When the terrible allegations of Sandusky’s misdoings and molestations came into the news less than a week ago, it started a chain of events. Sandusky was arrested, Penn State’s Senior Vice President Gary Schultz and Athletic Director Tim Curley both stepped down from their posts late Sunday, one day after the charges were announced. Sandusky Blitz ice cream flavor was wiped clean from Berkey Creamery’s menu as well as his face from a local mural. I made a final prediction that Peachy Paterno flavor as well as the Joegie’s restaurant might be a limited edition too.

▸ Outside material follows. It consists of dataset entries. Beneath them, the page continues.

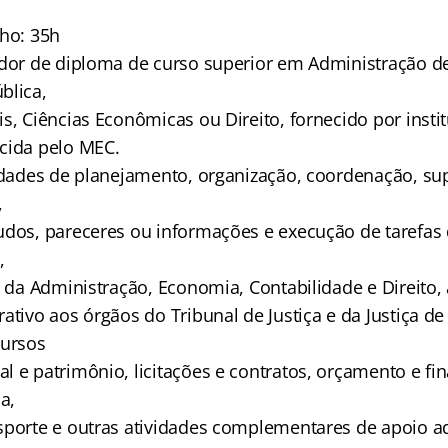
lho: 35h
ador de diploma de curso superior em Administração d
blica,
s, Ciências Econômicas ou Direito, fornecido por insti
cida pelo MEC.
vidades de planejamento, organização, coordenação, sup
,
udos, pareceres ou informações e execução de tarefas
,
s da Administração, Economia, Contabilidade e Direito, 
ativo aos órgãos do Tribunal de Justiça e da Justiça d
cursos
 e patrimônio, licitações e contratos, orçamento e fin
a,
sporte e outras atividades complementares de apoio ad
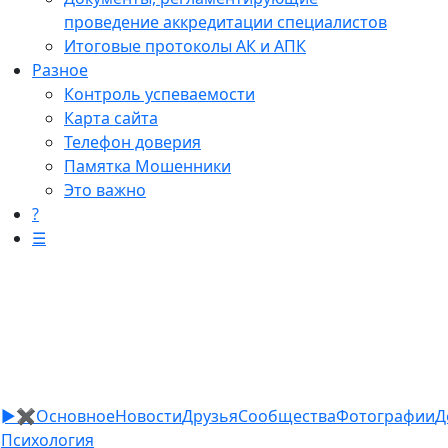
проведение аккредитации специалистов
Итоговые протоколы АК и АПК
Разное
Контроль успеваемости
Карта сайта
Телефон доверия
Памятка Мошенники
Это важно
?
☰
►
✖
Основное
Новости
Друзья
Сообщества
Фотографии
Д
Психология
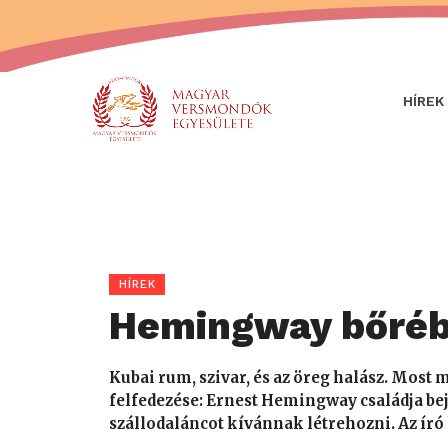
HÍREK
HÍREK
Hemingway bőréb
Kubai rum, szivar, és az öreg halász. Most 
felfedezése: Ernest Hemingway családja beje
szállodaláncot kívánnak létrehozni. Az ír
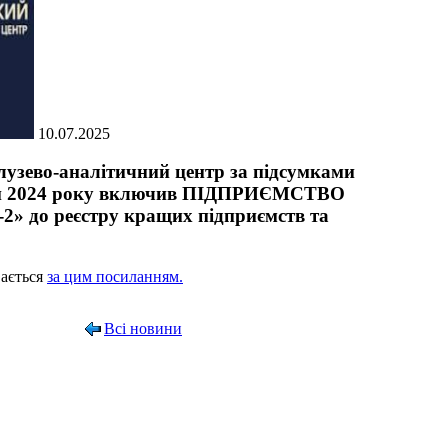
10.07.2025
лузево-аналітичний центр за підсумками
нки 2024 року включив ПІДПРИЄМСТВО
до реєстру кращих підприємств та
вається
за цим посиланням.
Всі новини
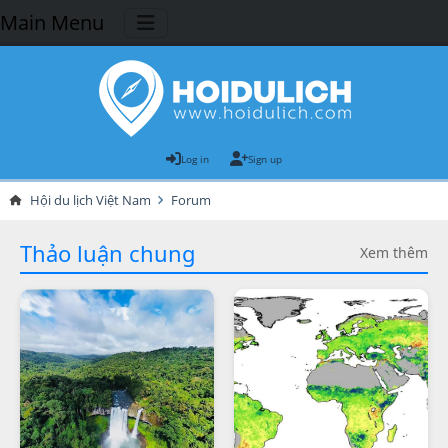
Main Menu
Log in
Sign up
Hội du lịch Việt Nam
Forum
Thảo luận chung
Xem thêm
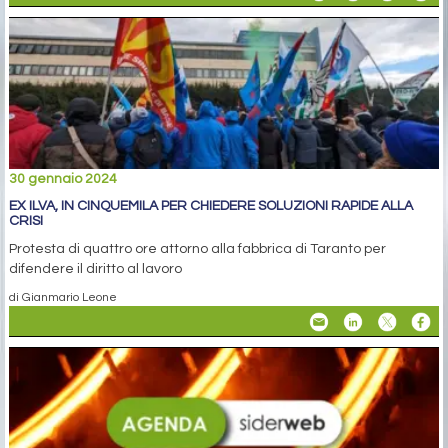
30 gennaio 2024
EX ILVA, IN CINQUEMILA PER CHIEDERE SOLUZIONI RAPIDE ALLA
CRISI
Protesta di quattro ore attorno alla fabbrica di Taranto per
difendere il diritto al lavoro
di Gianmario Leone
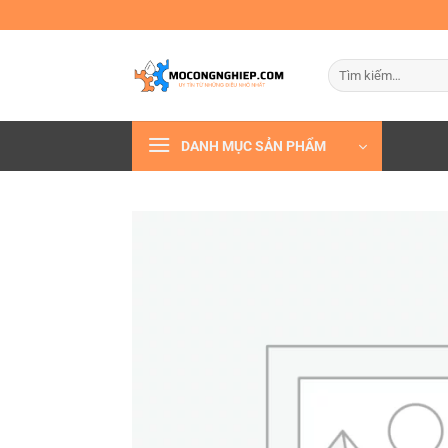
Bỏ
qua
nội
Tìm
dung
kiếm:
DANH MỤC SẢN PHẨM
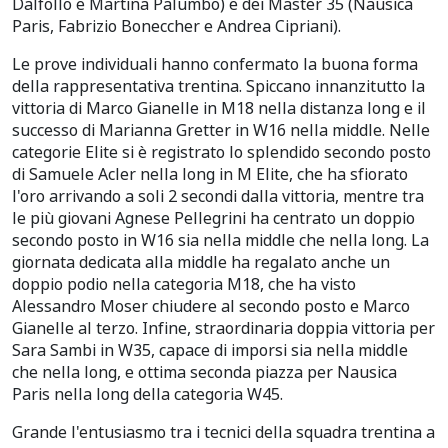
Dalfollo e Martina Palumbo) e dei Master 35 (Nausica
Paris, Fabrizio Boneccher e Andrea Cipriani).
Le prove individuali hanno confermato la buona forma
della rappresentativa trentina. Spiccano innanzitutto la
vittoria di Marco Gianelle in M18 nella distanza long e il
successo di Marianna Gretter in W16 nella middle. Nelle
categorie Elite si è registrato lo splendido secondo posto
di Samuele Acler nella long in M Elite, che ha sfiorato
l'oro arrivando a soli 2 secondi dalla vittoria, mentre tra
le più giovani Agnese Pellegrini ha centrato un doppio
secondo posto in W16 sia nella middle che nella long. La
giornata dedicata alla middle ha regalato anche un
doppio podio nella categoria M18, che ha visto
Alessandro Moser chiudere al secondo posto e Marco
Gianelle al terzo. Infine, straordinaria doppia vittoria per
Sara Sambi in W35, capace di imporsi sia nella middle
che nella long, e ottima seconda piazza per Nausica
Paris nella long della categoria W45.
Grande l'entusiasmo tra i tecnici della squadra trentina a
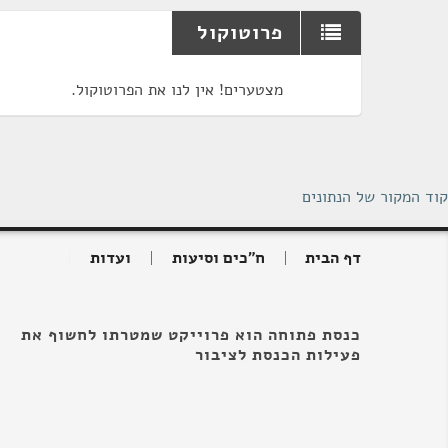
פרוטוקול
מצטערים! אין לנו את הפרוטוקול.
קוד המקור של הנתונים
דף הבית
ח"כים וסיעות
ועדות
כנסת פתוחה הוא פרוייקט שמטרתו לחשוף את
פעילות הכנסת לציבור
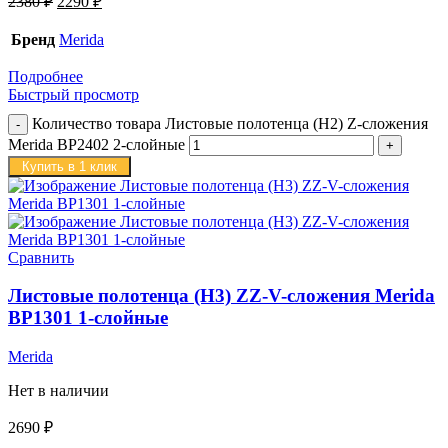
2380
₽
2290
₽
Бренд
Merida
Подробнее
Быстрый просмотр
Количество товара Листовые полотенца (H2) Z-сложения
Merida BP2402 2-слойные
Купить в 1 клик
Сравнить
Листовые полотенца (H3) ZZ-V-сложения Merida
BP1301 1-слойные
Merida
Нет в наличии
2690
₽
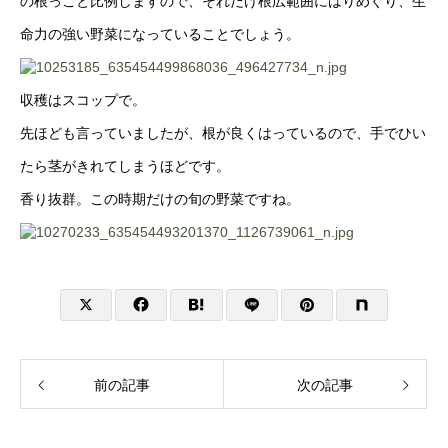
の根っこと比例しますので、それだけ根広範囲にはりめぐり、生
命力の強い野菜になっていることでしょう。
収穫はスコップで。
先ほども言っていましたが、根が良くはっているので、手でひい
たら茎がきれてしまうほどです。
香り抜群。この時期だけの旬の野菜ですね。
前の記事
次の記事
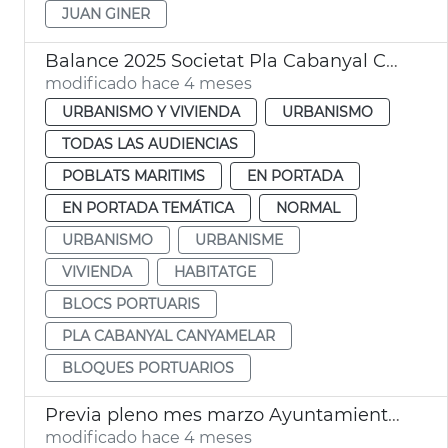
JUAN GINER
Balance 2025 Societat Pla Cabanyal Canyamelar
modificado hace 4 meses
URBANISMO Y VIVIENDA
URBANISMO
TODAS LAS AUDIENCIAS
POBLATS MARITIMS
EN PORTADA
EN PORTADA TEMÁTICA
NORMAL
URBANISMO
URBANISME
VIVIENDA
HABITATGE
BLOCS PORTUARIS
PLA CABANYAL CANYAMELAR
BLOQUES PORTUARIOS
Previa pleno mes marzo Ayuntamiento València
modificado hace 4 meses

It is all a little closer to reality now and I watchfully wait to see the fate of JoePa’s foodie namesakes. His isn’t the only named items I am watching. Jim pointed out that the Fraser Street Deli, that used to name its sandwiches after movie stars, has quite a few menu items named after Penn State icons that prominently figure in the Sandusky case. Highlighted to the right, you will see sandwiches that today are still named after Spanier, Curley and Penn State assistant coach Mike McQueary who, as a 28-year old Graduate Assistant, witnessed Jerry Sandusky raping a ten-year old boy in a shower then chose to leave the scene.
What’s in a name? Why change the names of the sandwiches at all? They are made with the same ingredients (none that are in focus are vegetarian you notice) so what does it matter that today’s turkey breast sandwich is called an Evan Pugh when used to be called a Walt Disney? Today Fraser Street Deli’s Bobbie Jo Solomon sandwich is what used to be called a Fred Astaire. If the idea is to keep it fresh and interesting to the customers, there is also the risk of people judging the sandwich by the actions (or inactions) of whom it has been named for.

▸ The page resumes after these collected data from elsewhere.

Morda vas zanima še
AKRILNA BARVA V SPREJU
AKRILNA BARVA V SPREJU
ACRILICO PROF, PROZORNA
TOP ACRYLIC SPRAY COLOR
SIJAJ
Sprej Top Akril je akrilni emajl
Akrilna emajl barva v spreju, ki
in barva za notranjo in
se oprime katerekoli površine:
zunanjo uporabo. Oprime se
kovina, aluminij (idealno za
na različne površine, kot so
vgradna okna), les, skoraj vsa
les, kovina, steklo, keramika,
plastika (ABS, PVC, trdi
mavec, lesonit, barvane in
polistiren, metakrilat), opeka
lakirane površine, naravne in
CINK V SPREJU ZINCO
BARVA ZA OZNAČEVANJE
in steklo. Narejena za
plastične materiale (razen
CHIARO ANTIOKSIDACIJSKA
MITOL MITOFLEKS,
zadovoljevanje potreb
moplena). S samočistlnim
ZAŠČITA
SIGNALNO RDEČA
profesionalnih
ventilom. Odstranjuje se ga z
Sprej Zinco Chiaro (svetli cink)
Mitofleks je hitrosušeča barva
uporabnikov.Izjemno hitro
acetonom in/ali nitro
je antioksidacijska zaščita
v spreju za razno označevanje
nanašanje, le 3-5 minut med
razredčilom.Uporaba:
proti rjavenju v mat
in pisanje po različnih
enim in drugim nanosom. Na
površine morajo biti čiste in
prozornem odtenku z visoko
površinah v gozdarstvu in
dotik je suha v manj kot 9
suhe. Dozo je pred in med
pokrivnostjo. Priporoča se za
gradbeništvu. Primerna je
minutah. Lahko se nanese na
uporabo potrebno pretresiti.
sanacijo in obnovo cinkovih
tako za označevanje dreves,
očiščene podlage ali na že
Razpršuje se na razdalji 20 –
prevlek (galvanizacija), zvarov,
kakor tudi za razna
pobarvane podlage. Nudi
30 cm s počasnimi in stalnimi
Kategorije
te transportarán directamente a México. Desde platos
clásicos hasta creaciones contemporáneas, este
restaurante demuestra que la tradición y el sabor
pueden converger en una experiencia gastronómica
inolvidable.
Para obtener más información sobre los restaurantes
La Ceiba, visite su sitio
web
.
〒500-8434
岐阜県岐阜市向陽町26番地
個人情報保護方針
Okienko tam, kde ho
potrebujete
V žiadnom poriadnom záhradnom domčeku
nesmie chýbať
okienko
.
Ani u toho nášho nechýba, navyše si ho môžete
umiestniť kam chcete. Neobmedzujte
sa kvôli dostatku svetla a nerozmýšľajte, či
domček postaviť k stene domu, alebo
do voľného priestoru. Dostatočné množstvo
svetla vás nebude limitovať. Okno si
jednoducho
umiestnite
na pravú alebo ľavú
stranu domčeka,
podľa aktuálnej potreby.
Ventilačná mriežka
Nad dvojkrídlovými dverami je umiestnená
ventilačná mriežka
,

There will always be intriguing regional differences in names for almost identical food creations. Taking the example of a specific sandwich, depending on where you are from you might know it as a sub, poor boy, torpedo, Italian sandwich, rocket, zeppelin, blimpie, garibaldi, bomber, wedge, muffuletta, Cuban sandwich, spuckie, gyro, hoagie or… HERO. They are all the same sandwich with different names. The sad difference with choosing to a hero after a celebrated living person (a hero) is that they are still creating their legacies.

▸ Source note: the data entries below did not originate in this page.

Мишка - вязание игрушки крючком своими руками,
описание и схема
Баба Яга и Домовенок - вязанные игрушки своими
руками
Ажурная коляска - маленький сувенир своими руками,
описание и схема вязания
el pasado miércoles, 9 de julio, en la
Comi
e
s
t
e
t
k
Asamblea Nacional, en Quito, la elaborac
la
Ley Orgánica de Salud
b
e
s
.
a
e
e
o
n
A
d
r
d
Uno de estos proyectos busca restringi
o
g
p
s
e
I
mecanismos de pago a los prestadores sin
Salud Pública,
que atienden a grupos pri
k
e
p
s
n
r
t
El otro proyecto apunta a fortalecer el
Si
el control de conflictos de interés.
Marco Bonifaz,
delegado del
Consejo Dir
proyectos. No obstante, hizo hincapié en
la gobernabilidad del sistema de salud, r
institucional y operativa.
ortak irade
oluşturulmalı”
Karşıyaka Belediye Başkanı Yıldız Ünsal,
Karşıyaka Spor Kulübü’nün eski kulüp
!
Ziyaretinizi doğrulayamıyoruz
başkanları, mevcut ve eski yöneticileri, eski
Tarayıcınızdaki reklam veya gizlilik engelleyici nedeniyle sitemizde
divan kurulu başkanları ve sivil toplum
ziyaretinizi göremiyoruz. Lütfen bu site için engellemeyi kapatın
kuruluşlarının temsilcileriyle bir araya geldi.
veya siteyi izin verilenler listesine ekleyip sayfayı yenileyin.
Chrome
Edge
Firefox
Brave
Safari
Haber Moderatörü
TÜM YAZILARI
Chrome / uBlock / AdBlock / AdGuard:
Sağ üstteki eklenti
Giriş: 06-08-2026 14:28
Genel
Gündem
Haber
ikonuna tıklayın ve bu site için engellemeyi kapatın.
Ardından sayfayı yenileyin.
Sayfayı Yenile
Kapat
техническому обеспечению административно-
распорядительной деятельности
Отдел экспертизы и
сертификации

It will be a long time until we will be able to tell if justice has been done to Sandusky’s alleged victims. The above mentioned ice creams and sandwiches were named for local sports heros and university demigods. What we are seeing now is what happens when those we have built up and allowed to fly high above us fall, Icarian-like, from grace. Our heros become zeros and their glorified gyros are wiped off of the cute chalkboard menus throughout Penn State campus and downtown State College. It may be superficial and instantaneous but it’s a step in the right direction to see them as sapiens and not superstars.